Book-bot.com - read famous books online for free

The Turn of the Screw by Henry James
page 69 of 161 (42%)



IX


I waited and waited, and the days, as they elapsed,
took something from my consternation. A very few of them,
in fact, passing, in constant sight of my pupils,
without a fresh incident, sufficed to give to grievous fancies
and even to odious memories a kind of brush of the sponge.
I have spoken of the surrender to their extraordinary
childish grace as a thing I could actively cultivate,
and it may be imagined if I neglected now to address myself
to this source for whatever it would yield. Stranger than I
can express, certainly, was the effort to struggle against my
new lights; it would doubtless have been, however, a greater
tension still had it not been so frequently successful.
I used to wonder how my little charges could help guessing that I
thought strange things about them; and the circumstances that
these things only made them more interesting was not by itself
a direct aid to keeping them in the dark.

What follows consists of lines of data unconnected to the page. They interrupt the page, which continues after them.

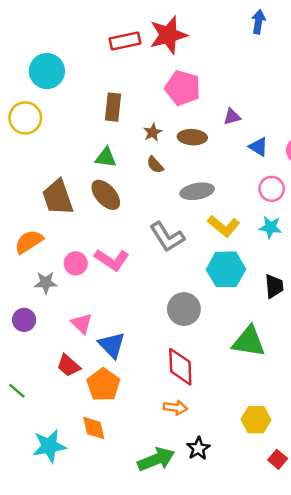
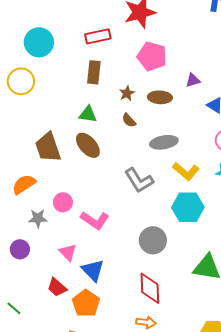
red rectangle: (125, 41) -> (98, 36), moved
pink L-shape: (112, 260) -> (95, 220), moved

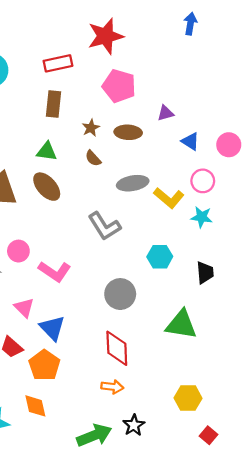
yellow L-shape: (186, 171) -> (169, 198), moved
cyan hexagon: (188, 207) -> (160, 257), size x0.7

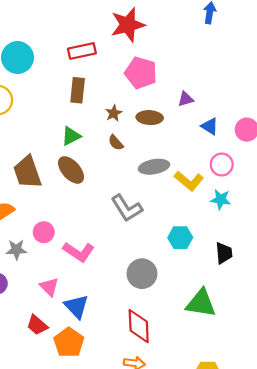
green triangle: (47, 152) -> (71, 136), turned -35

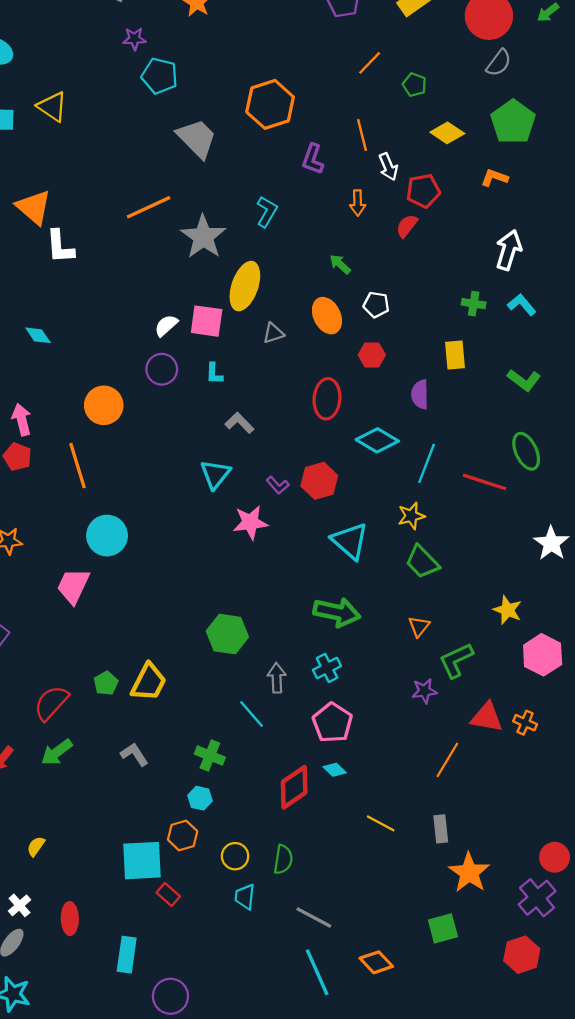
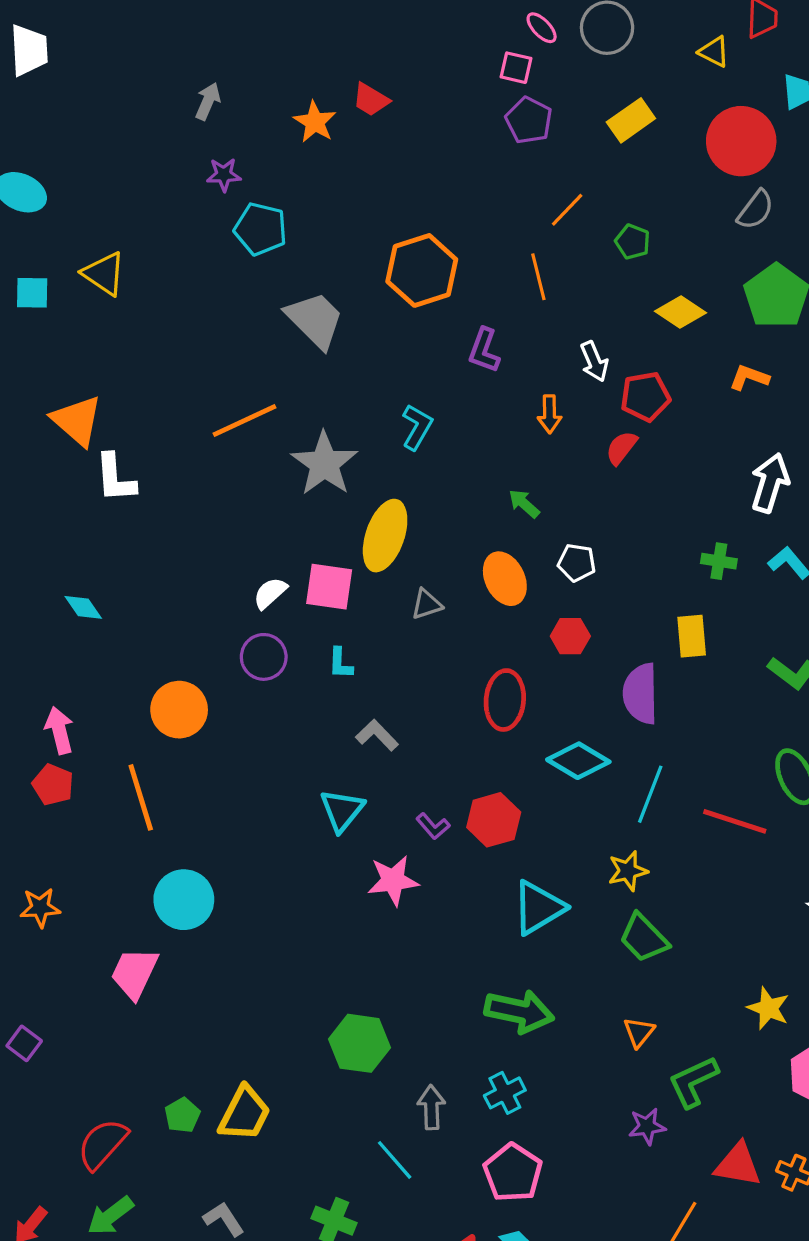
orange line: (362, 135) -> (538, 277), moved
purple semicircle: (420, 394) -> (641, 694), size x1.4
cyan triangle: (350, 541) -> (538, 908), turned 48

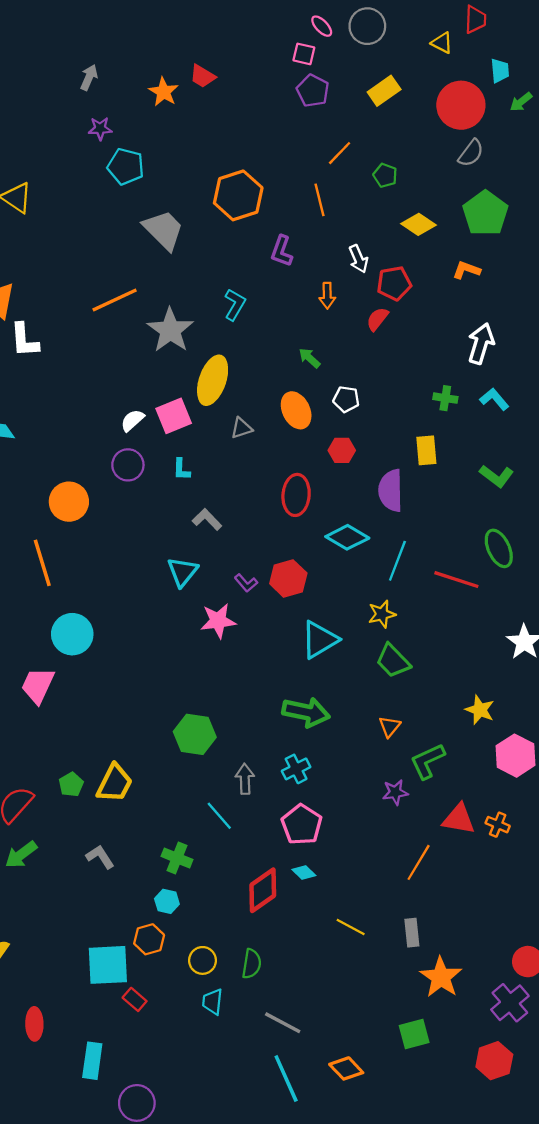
pink square: (329, 587) -> (174, 416), turned -30

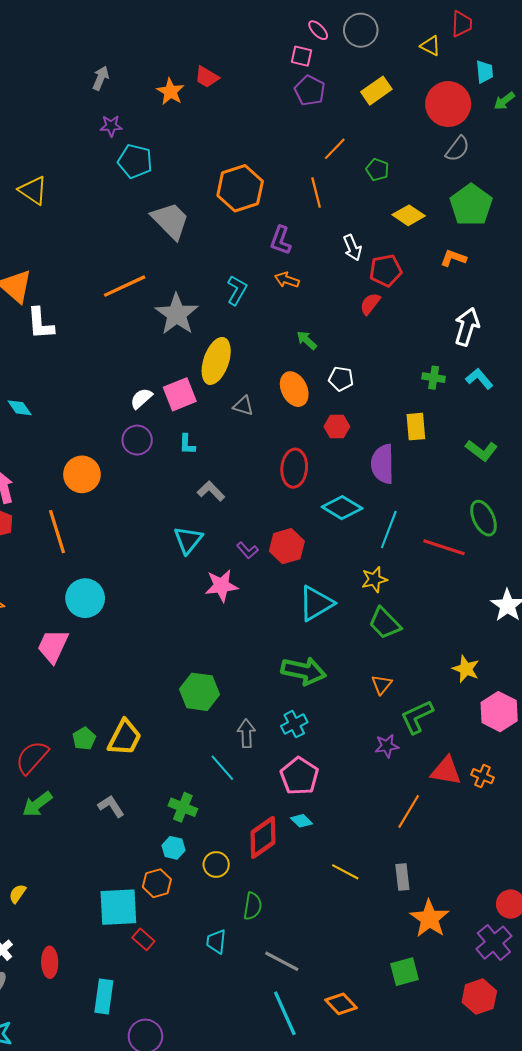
orange arrow: (327, 296) -> (287, 280), moved, turned 110
gray triangle: (242, 428) -> (243, 406), turned 35
yellow circle: (203, 960) -> (216, 864), moved

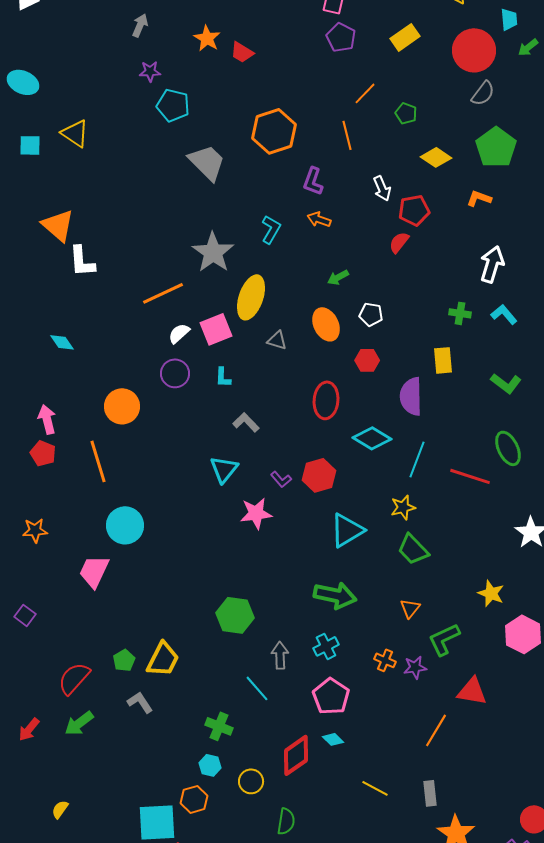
red trapezoid: (207, 77) -> (242, 52), moved
orange line: (125, 286) -> (163, 293), moved
green arrow: (307, 340) -> (338, 277), turned -70
orange cross: (482, 776) -> (385, 660), moved
gray L-shape: (111, 806) -> (140, 702), moved

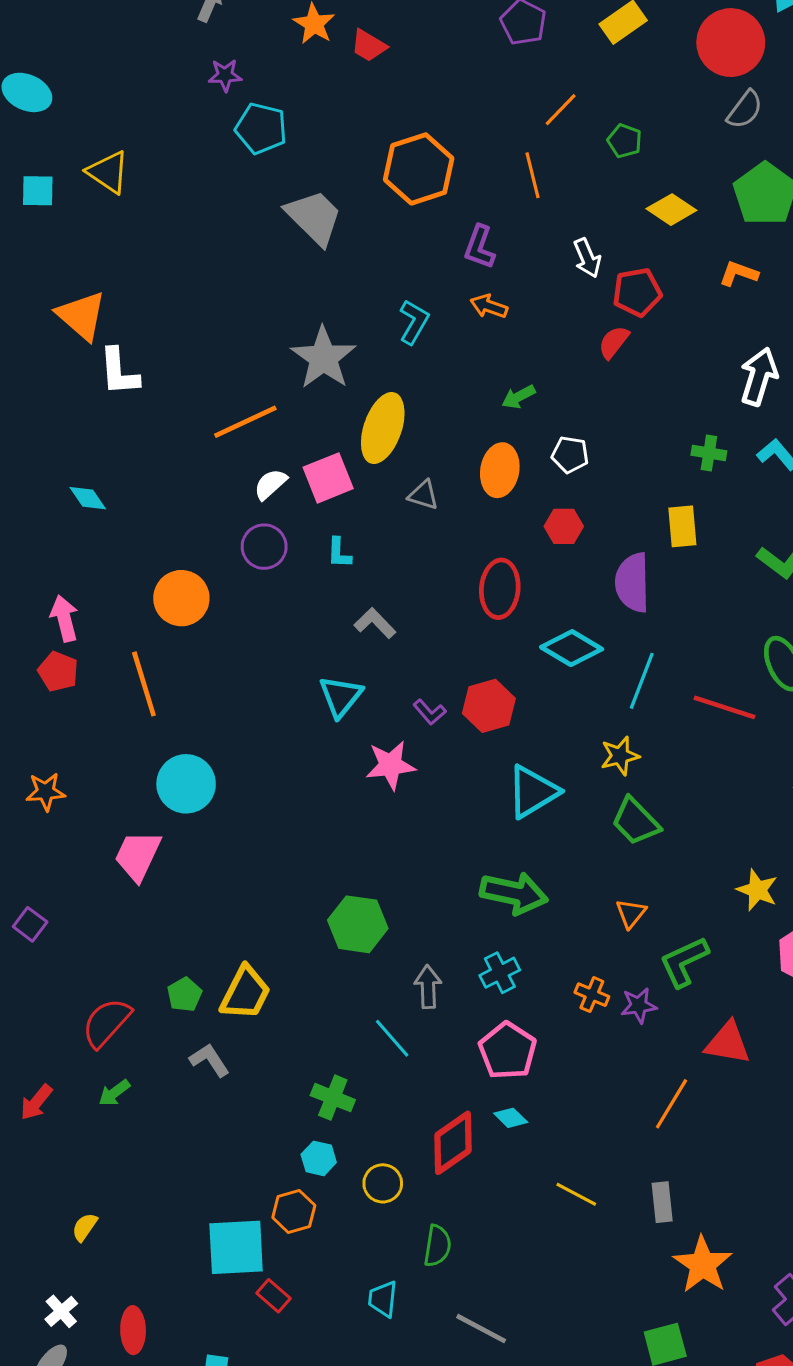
orange ellipse: (326, 324) -> (500, 470), turned 36
green arrow: (79, 723) -> (114, 1093), size x0.7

I trembled lest they
should see that they WERE so immensely more interesting.
Putting things at the worst, at all events, as in meditation I
so often did, any clouding of their innocence could only be--
blameless and foredoomed as they were--a reason the more for
taking risks. There were moments when, by an irresistible impulse,
I found myself catching them up and pressing them to my heart.
As soon as I had done so I used to say to myself:
"What will they think of that? Doesn't it betray too much?"